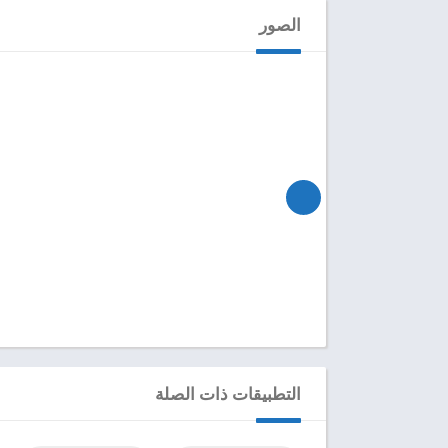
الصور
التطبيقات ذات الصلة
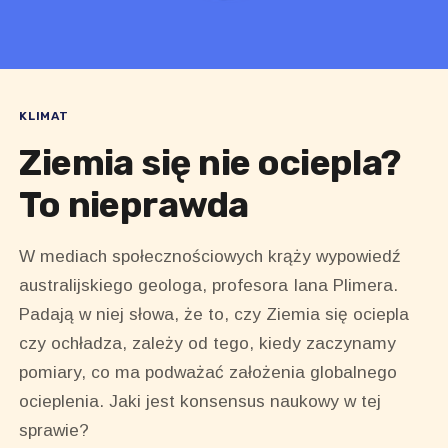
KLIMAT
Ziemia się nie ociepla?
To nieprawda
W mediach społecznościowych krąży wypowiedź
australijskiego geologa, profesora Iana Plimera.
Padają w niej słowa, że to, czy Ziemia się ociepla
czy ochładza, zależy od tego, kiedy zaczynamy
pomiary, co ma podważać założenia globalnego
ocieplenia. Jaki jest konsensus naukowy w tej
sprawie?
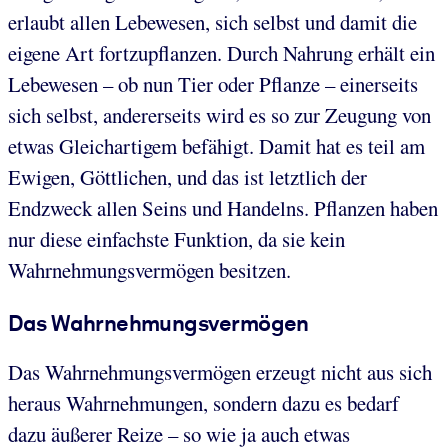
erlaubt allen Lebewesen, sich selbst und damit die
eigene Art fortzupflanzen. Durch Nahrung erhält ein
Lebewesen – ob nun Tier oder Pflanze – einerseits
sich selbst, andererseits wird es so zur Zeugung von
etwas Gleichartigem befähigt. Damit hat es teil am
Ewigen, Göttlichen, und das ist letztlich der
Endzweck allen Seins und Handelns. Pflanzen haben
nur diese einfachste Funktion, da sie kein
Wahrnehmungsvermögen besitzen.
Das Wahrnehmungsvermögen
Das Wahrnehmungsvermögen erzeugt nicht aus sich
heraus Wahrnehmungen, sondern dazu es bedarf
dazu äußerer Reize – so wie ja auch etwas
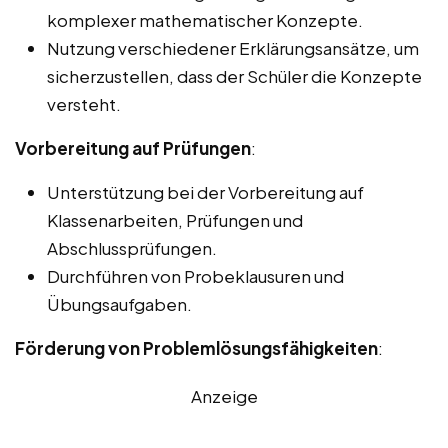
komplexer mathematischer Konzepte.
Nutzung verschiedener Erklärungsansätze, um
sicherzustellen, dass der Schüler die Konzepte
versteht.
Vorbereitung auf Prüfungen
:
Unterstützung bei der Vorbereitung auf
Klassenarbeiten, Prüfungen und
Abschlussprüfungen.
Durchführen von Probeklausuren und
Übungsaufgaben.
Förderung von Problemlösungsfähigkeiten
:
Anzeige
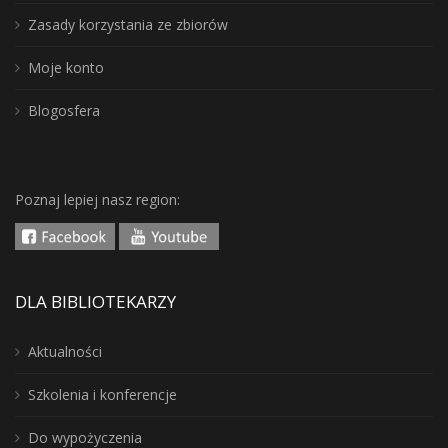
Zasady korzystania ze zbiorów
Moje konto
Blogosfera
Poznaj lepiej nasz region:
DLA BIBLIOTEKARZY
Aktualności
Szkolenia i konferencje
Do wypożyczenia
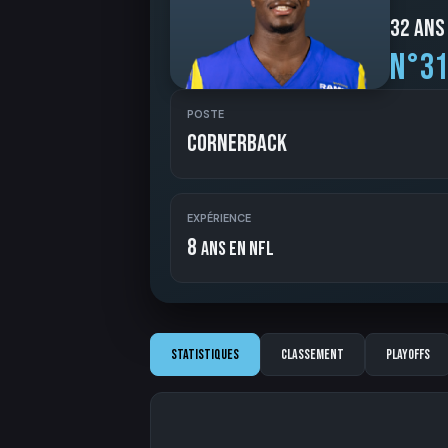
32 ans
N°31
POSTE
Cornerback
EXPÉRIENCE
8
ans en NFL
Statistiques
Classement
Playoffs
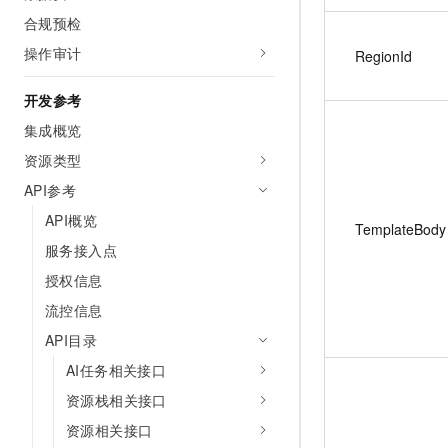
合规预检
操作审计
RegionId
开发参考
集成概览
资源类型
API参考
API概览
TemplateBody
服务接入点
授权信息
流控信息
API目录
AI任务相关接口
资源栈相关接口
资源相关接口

Exercise requirements:
State how many lines of the entries above include the word "Wahrnehmungsvermögen", offering no text other than the number.

Solved exercise:
3